_About this task_
I need the lines from the one with "GALI PRISIDĖTI PRIE" through the end of the material, copied exactly and with nothing else included.

_Supplied entries_
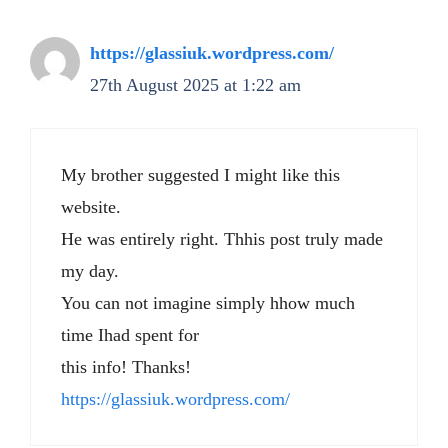
https://glassiuk.wordpress.com/
27th August 2025 at 1:22 am
My brother suggested I might like this
website.
He was entirely right. Thhis post truly made
my day.
You can not imagine simply hhow much
time Ihad spent for
this info! Thanks!
https://glassiuk.wordpress.com/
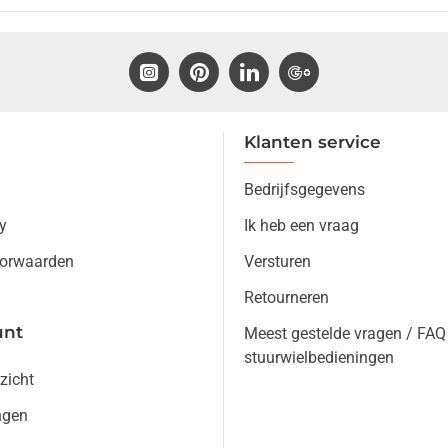
Klanten service
Bedrijfsgegevens
y
Ik heb een vraag
orwaarden
Versturen
Retourneren
unt
Meest gestelde vragen / FAQ
stuurwielbedieningen
zicht
ngen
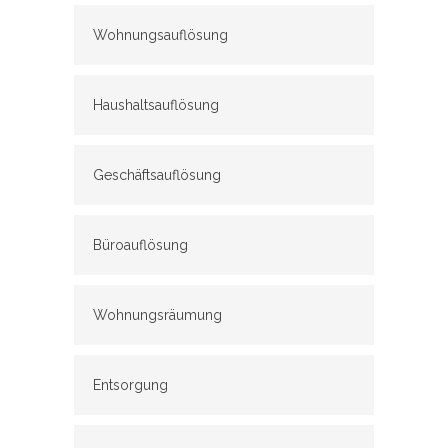
Wohnungsauflösung
Haushaltsauflösung
Geschäftsauflösung
Büroauflösung
Wohnungsräumung
Entsorgung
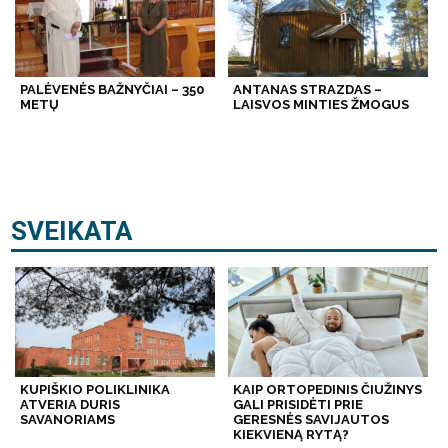
PALĖVENĖS BAŽNYČIAI – 350
ANTANAS STRAZDAS –
METŲ
LAISVOS MINTIES ŽMOGUS
SVEIKATA
KUPIŠKIO POLIKLINIKA
KAIP ORTOPEDINIS ČIUŽINYS
ATVERIA DURIS
GALI PRISIDĖTI PRIE
SAVANORIAMS
GERESNĖS SAVIJAUTOS
KIEKVIENĄ RYTĄ?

_Output below_
GALI PRISIDĖTI PRIE
SAVANORIAMS
GERESNĖS SAVIJAUTOS
KIEKVIENĄ RYTĄ?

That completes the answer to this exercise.